[Data listing Boundary: Start]
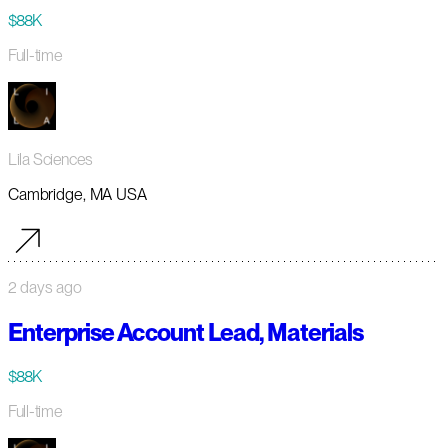
$88K
Full-time
Lila Sciences
Cambridge, MA USA
2 days ago
Enterprise Account Lead, Materials
$88K
Full-time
[Data listing Boundary: End]
→ What you need to do:
Leave the pictures behind and repeat each entry exactly.

→ Expected answer:
$88K
Full-time
Lila Sciences
Cambridge, MA USA
2 days ago
Enterprise Account Lead, Materials
$88K
Full-time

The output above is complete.